◆ Prompt:
Copy the data below exactly. Any pictures in it should be omitted.

═══ Data extracts

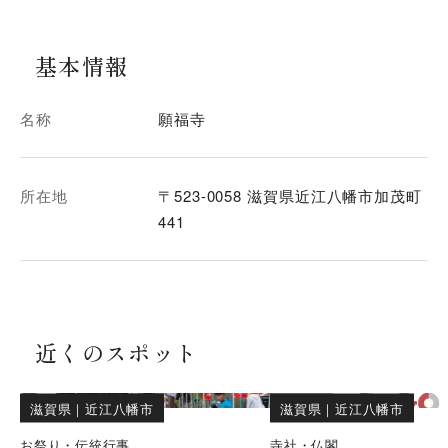
基本情報
名称
願福寺
所在地
〒523-0058 滋賀県近江八幡市加茂町
441
近くのスポット
滋賀県
｜
近江八幡市
滋賀県
｜
近江八幡市
お祭り・伝統行事
寺社・仏閣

══════

◆ Answer for this exercise:
基本情報
名称
願福寺
所在地
〒523-0058 滋賀県近江八幡市加茂町
441
近くのスポット
滋賀県
｜
近江八幡市
滋賀県
｜
近江八幡市
お祭り・伝統行事
寺社・仏閣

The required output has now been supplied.